What Mark Zuckerberg Thinks People Want

Facebook's CEO Mark Zuckerberg, arrives to meet France's President Emmanuel Macron after the "Tech for Good" Summit at the Elysee Palace in Paris, Wednesday, May 23, 2018.

Facebook's CEO Mark Zuckerberg, arrives to meet France's President Emmanuel Macron after the "Tech for Good" Summit at the Elysee Palace in Paris, Wednesday, May 23, 2018. Francois Mori/AP

The Facebook CEO had a change of heart that could recast the future of the internet.

Facebook has always been good at giving people what they want, whether they like it or not.

That was the premise of News Feed, the most successful attention sponge in internet history. When Snapchat’s vertical, ephemeral “Story” format took off, Facebook brought it to its core service, Instagram, and WhatsApp.

Facebook doesn’t create new behaviors, but it ruthlessly and shamelessly optimizes itself for them, mutating them to suit its own purposes.

Which is why it is worth paying attention to Mark Zuckerberg’s new note, describing the public rationale for his plan to create an integrated, encrypted messaging back end that unites his company’s products.

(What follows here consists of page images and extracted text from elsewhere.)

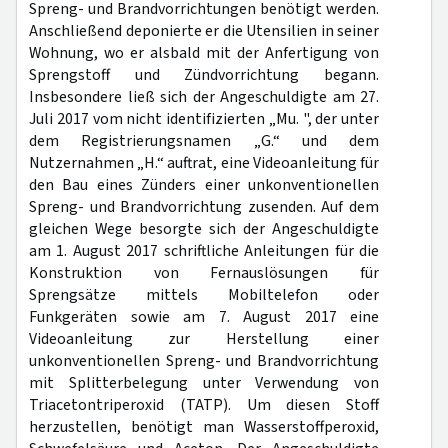
Spreng- und Brandvorrichtungen benötigt werden.
Anschließend deponierte er die Utensilien in seiner
Wohnung, wo er alsbald mit der Anfertigung von
Sprengstoff und Zündvorrichtung begann.
Insbesondere ließ sich der Angeschuldigte am 27.
Juli 2017 vom nicht identifizierten „Mu. ", der unter
dem Registrierungsnamen „G.“ und dem
Nutzernahmen „H.“ auftrat, eine Videoanleitung für
den Bau eines Zünders einer unkonventionellen
Spreng- und Brandvorrichtung zusenden. Auf dem
gleichen Wege besorgte sich der Angeschuldigte
am 1. August 2017 schriftliche Anleitungen für die
Konstruktion von Fernauslösungen für
Sprengsätze mittels Mobiltelefon oder
Funkgeräten sowie am 7. August 2017 eine
Videoanleitung zur Herstellung einer
unkonventionellen Spreng- und Brandvorrichtung
mit Splitterbelegung unter Verwendung von
Triacetontriperoxid (TATP). Um diesen Stoff
herzustellen, benötigt man Wasserstoffperoxid,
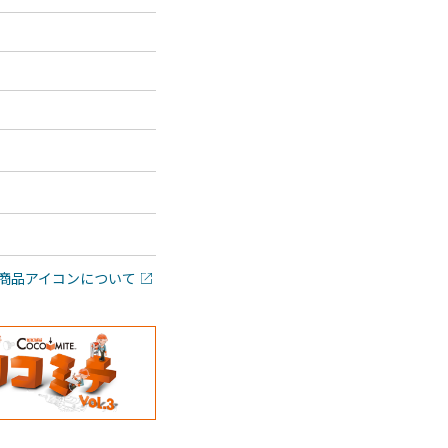
商品アイコンについて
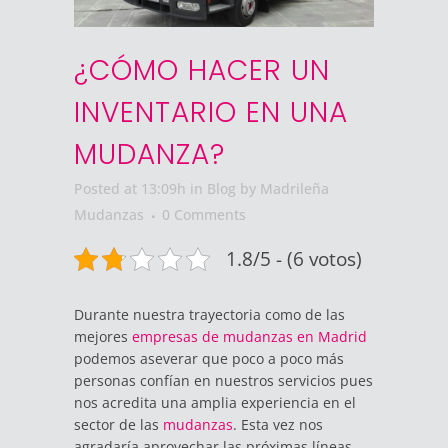
¿CÓMO HACER UN
INVENTARIO EN UNA
MUDANZA?
Posted at 13:09h
in
Blog
by
Madrileña
Mudanzas
0 Comments
1.8/5 - (6 votos)
Durante nuestra trayectoria como de las
mejores
empresas de mudanzas en Madrid
podemos aseverar que poco a poco más
personas confían en nuestros servicios pues
nos acredita una amplia experiencia en el
sector de las
mudanzas
. Esta vez nos
agradaría aprovechar las próximas líneas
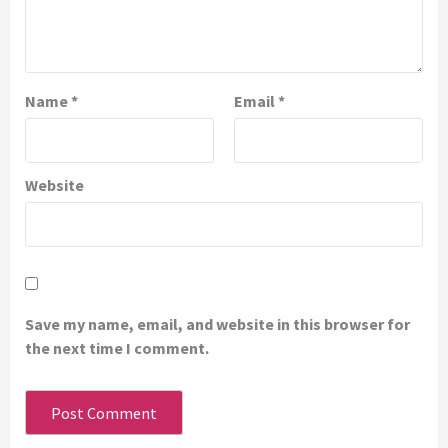
Name
*
Email
*
Website
Save my name, email, and website in this browser for
the next time I comment.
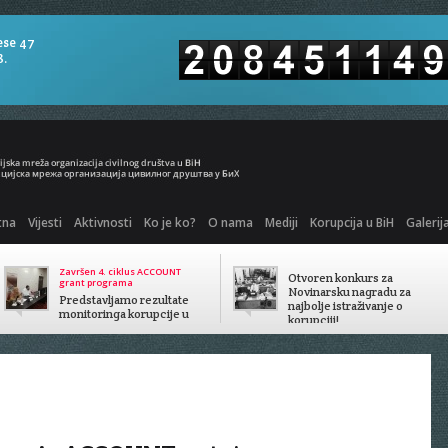
ese 47
8.
tna
Vijesti
Aktivnosti
Ko je ko?
O nama
Mediji
Korupcija u BiH
Galerij
Završen 4. ciklus ACCOUNT
Otvoren konkurs za
grant programa
Novinarsku nagradu za
Predstavljamo rezultate
najbolje istraživanje o
monitoringa korupcije u
korupciji!
javnom sektoru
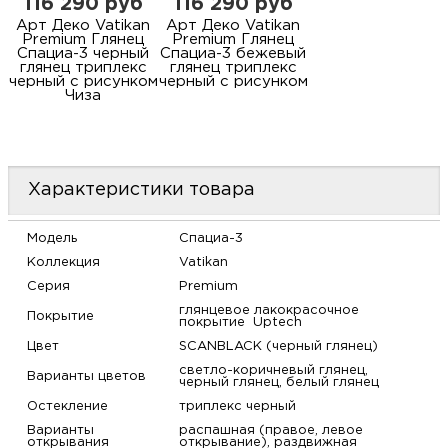
116 290 руб
116 290 руб
Арт Деко Vatikan
Арт Деко Vatikan
Premium Глянец
Premium Глянец
Спациа-3 черный
Спациа-3 бежевый
глянец триплекс
глянец триплекс
черный с рисунком
черный с рисунком
Чиза
Характеристики товара
Модель
Спациа-3
Коллекция
Vatikan
Серия
Premium
глянцевое лакокрасочное
Покрытие
покрытие Uptech
Цвет
SCANBLACK (черный глянец)
светло-коричневый глянец,
Варианты цветов
черный глянец, белый глянец
Остекление
триплекс черный
Варианты
распашная (правое, левое
открывания
открывание), раздвижная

While the former FCC technologist Ashkan Soltani called it “a competition play to head off any potential regulatory efforts to limit data sharing across services,” Zuckerberg painted it as a natural evolution of the Facebook Inc. communities’ desires.

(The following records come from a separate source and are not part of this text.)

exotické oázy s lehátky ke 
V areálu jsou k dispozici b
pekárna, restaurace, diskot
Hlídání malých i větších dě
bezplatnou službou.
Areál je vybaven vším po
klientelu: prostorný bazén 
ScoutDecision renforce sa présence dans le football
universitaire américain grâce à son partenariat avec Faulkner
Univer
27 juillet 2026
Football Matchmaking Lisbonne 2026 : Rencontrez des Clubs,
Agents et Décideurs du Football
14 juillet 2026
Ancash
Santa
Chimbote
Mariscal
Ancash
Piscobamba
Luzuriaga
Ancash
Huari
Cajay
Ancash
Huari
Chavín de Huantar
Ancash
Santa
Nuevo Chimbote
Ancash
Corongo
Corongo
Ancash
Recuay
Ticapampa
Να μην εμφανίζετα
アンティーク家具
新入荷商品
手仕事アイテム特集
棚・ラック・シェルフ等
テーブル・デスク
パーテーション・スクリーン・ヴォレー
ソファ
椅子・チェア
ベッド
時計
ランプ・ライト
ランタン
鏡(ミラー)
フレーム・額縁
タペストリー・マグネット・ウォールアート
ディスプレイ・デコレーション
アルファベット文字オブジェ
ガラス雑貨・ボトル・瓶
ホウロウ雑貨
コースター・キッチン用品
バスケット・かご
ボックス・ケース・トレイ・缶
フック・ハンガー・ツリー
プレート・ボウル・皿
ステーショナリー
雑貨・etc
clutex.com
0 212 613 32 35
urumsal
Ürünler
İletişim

In many ways, Zuckerberg’s new theories of privacy are a repudiation of his company’s long-established goals of increasing “openness” and “sharing” in the world. And it’s important to remember that Zuckerberg is talking to three audiences with a note like this: (1) his own employees, who see what their boss is publicly committing to; (2) investors, regulators, and other power players; and (3) Facebook’s billions of users.

While many Facebook users might have been skeptical of the company’s goals and stated intentions, insiders have tended to fully buy into the company’s mission. Before 2017, that was to “to give people the power to share and make the world more open and connected,” in which encrypted private messaging fits only after considerable ideological renovation. Since mid-2017, the mission has been “to give people the power to build community and bring the world closer together.” The current moves fit roughly within that framework—except that, unlike the past couple of years’ missives about building “community,”today’s post doesn’t contain a single instance of that word. The new rhetoric centers on “people,” a word that appears 66 times in the document, and what those people want.

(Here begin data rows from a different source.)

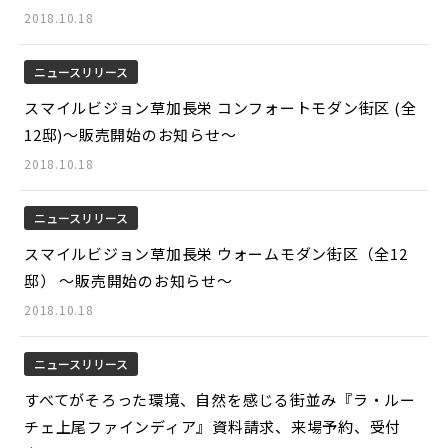
2018.10.18
ニュースリリース
スマイルビジョン草加長栄 コンフォートモダン街区 (全
12邸)～販売開始のお知らせ～
2018.10.18
ニュースリリース
スマイルビジョン草加長栄 ウォームモダン街区（全12
邸） ～販売開始のお知らせ～
2018.10.18
ニュースリリース
すべてがそろった環境、自然を感じる街並み『ラ・ルー
チェ上尾ファインディア』資料請求、来場予約、受付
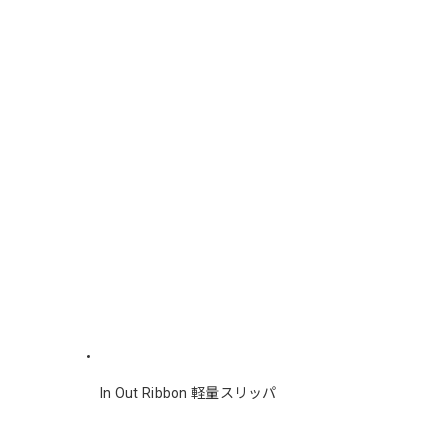
In Out Ribbon 軽量スリッパ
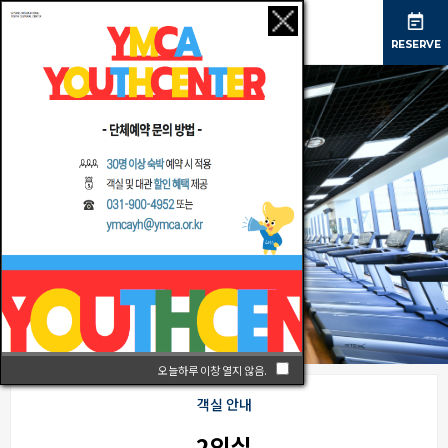
RESERVE
MENU
오늘하루 이창 열지 않음.
객실 안내
2인실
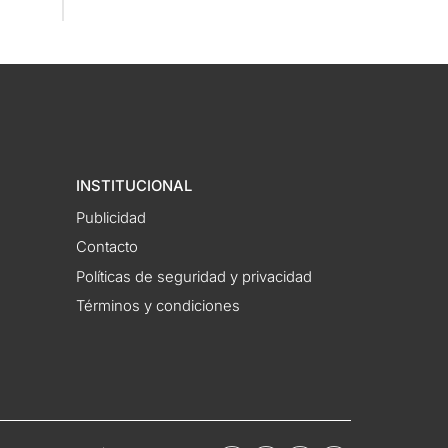
INSTITUCIONAL
Publicidad
Contacto
Políticas de seguridad y privacidad
Términos y condiciones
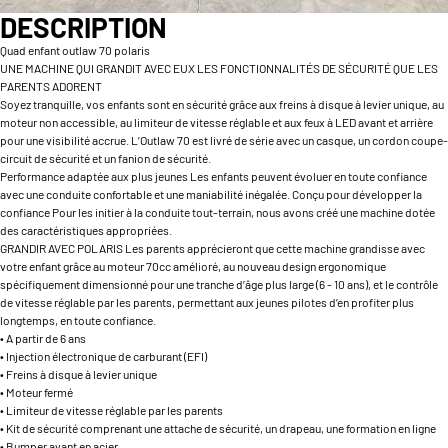
DESCRIPTION
Quad enfant outlaw 70 polaris
UNE MACHINE QUI GRANDIT AVEC EUX LES FONCTIONNALITÉS DE SÉCURITÉ QUE LES
PARENTS ADORENT
Soyez tranquille, vos enfants sont en sécurité grâce aux freins à disque à levier unique, au
moteur non accessible, au limiteur de vitesse réglable et aux feux à LED avant et arrière
pour une visibilité accrue. L’Outlaw 70 est livré de série avec un casque, un cordon coupe-
circuit de sécurité et un fanion de sécurité.
Performance adaptée aux plus jeunes Les enfants peuvent évoluer en toute confiance
avec une conduite confortable et une maniabilité inégalée. Conçu pour développer la
confiance Pour les initier à la conduite tout-terrain, nous avons créé une machine dotée
des caractéristiques appropriées.
GRANDIR AVEC POLARIS Les parents apprécieront que cette machine grandisse avec
votre enfant grâce au moteur 70cc amélioré, au nouveau design ergonomique
spécifiquement dimensionné pour une tranche d’âge plus large (6 - 10 ans), et le contrôle
de vitesse réglable par les parents, permettant aux jeunes pilotes d’en profiter plus
longtemps, en toute confiance.
• A partir de 6 ans
• Injection électronique de carburant (EFI)
• Freins à disque à levier unique
• Moteur fermé
• Limiteur de vitesse réglable par les parents
• Kit de sécurité comprenant une attache de sécurité, un drapeau, une formation en ligne
• Bumper avant en acier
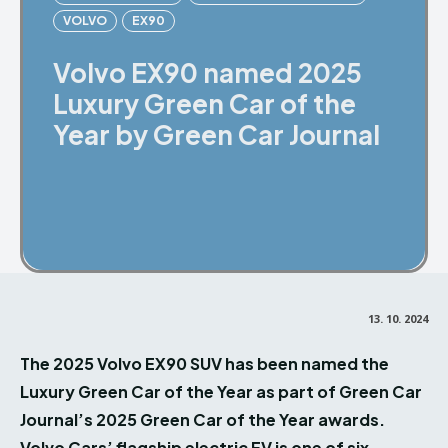
VOLVO
EX90
Volvo EX90 named 2025
Luxury Green Car of the
Year by Green Car Journal
Facebook
X
Pinterest
13. 10. 2024
The 2025 Volvo EX90 SUV has been named the
Luxury Green Car of the Year as part of Green Car
Journal’s 2025 Green Car of the Year awards.
Volvo Cars’ flagship electric EV is one of six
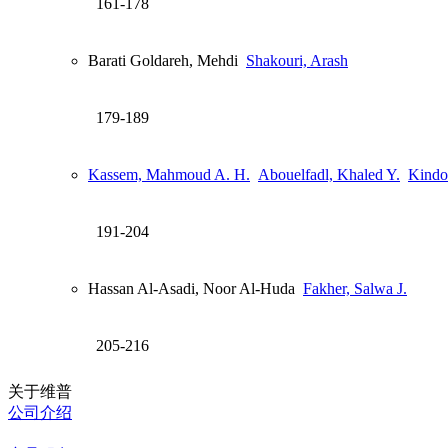
161-178
Barati Goldareh, Mehdi
Shakouri, Arash
179-189
Kassem, Mahmoud A. H.
Abouelfadl, Khaled Y.
Kindo
191-204
Hassan Al-Asadi, Noor Al-Huda
Fakher, Salwa J.
205-216
关于维普
公司介绍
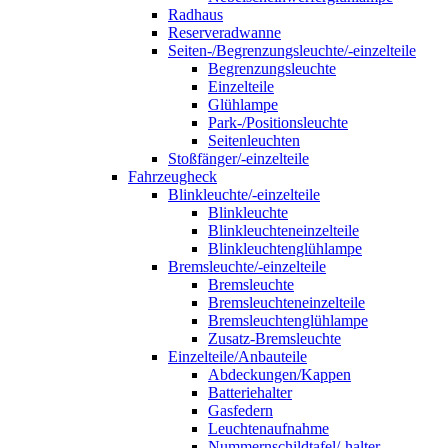
Radhaus
Reserveradwanne
Seiten-/Begrenzungsleuchte/-einzelteile
Begrenzungsleuchte
Einzelteile
Glühlampe
Park-/Positionsleuchte
Seitenleuchten
Stoßfänger/-einzelteile
Fahrzeugheck
Blinkleuchte/-einzelteile
Blinkleuchte
Blinkleuchteneinzelteile
Blinkleuchtenglühlampe
Bremsleuchte/-einzelteile
Bremsleuchte
Bremsleuchteneinzelteile
Bremsleuchtenglühlampe
Zusatz-Bremsleuchte
Einzelteile/Anbauteile
Abdeckungen/Kappen
Batteriehalter
Gasfedern
Leuchtenaufnahme
Nummernschildtafel/-halter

Zuckerberg needs to do this, for all his audiences, to show that Facebook is merely following the dictates of the people, rather than shaping usage to expand Facebook’s corporate power and profits, while cutting down regulators’ options. “People increasingly also want to connect privately in the digital equivalent of the living room,” he wrote, noting that “we already see that private messaging, ephemeral stories, and small groups are by far the fastest growing areas of online communication.”

But as he has long done, Zuckerberg easily tacks between description and prescription. “People should be comfortable being themselves,” he wrote, “and should not have to worry about what they share coming back to hurt them later.”

Replace “People should” with “Facebook wants people to,” and it makes more sense that a CEO would write such a sentence. Having to actively evaluate the pros and cons of posting almost certainly drives down how much people post.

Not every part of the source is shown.